• Work required: Of the lines in the data below, write out exactly those from the one holding "En haut ▲ (1190, 864)" through the one holding "info@millenniumauctions.com (684, 957)", both included.

Saved entries
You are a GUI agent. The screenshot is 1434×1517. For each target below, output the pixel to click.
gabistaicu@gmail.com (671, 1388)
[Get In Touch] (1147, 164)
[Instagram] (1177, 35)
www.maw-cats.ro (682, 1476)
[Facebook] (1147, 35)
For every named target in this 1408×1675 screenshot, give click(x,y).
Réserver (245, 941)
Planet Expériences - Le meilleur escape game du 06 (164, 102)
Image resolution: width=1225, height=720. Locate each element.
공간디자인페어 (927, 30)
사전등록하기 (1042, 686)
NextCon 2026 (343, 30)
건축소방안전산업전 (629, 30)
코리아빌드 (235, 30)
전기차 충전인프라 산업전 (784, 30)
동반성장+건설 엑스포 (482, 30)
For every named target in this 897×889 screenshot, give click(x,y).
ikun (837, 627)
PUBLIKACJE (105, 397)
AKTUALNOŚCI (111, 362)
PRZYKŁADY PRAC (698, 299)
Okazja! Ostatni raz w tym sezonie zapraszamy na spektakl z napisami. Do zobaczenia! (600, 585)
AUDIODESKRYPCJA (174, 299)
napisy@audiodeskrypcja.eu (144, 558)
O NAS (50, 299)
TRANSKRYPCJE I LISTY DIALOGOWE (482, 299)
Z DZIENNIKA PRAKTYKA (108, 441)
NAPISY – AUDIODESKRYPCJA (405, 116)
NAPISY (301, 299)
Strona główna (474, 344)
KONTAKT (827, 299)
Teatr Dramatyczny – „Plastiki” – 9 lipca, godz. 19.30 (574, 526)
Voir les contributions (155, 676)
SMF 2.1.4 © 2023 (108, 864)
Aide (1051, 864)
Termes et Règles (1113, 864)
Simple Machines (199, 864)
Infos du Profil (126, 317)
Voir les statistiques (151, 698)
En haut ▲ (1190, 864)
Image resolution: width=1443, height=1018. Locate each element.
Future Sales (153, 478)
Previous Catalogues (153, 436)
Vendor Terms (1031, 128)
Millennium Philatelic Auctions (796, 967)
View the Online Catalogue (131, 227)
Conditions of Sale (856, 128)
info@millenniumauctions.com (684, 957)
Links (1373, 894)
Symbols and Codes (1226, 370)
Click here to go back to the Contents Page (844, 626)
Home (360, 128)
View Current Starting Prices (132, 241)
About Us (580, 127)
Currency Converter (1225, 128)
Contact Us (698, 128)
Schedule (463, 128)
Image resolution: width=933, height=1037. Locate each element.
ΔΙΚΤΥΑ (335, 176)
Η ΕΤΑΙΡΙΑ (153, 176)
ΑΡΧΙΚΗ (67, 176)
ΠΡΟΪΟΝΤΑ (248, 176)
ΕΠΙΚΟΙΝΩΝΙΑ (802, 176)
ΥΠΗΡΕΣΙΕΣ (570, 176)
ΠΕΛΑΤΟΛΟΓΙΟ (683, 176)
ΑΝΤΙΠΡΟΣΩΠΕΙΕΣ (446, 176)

• Solution below:
En haut ▲ (1190, 864)
Image resolution: width=1443, height=1018. Locate each element.
Future Sales (153, 478)
Previous Catalogues (153, 436)
Vendor Terms (1031, 128)
Millennium Philatelic Auctions (796, 967)
View the Online Catalogue (131, 227)
Conditions of Sale (856, 128)
info@millenniumauctions.com (684, 957)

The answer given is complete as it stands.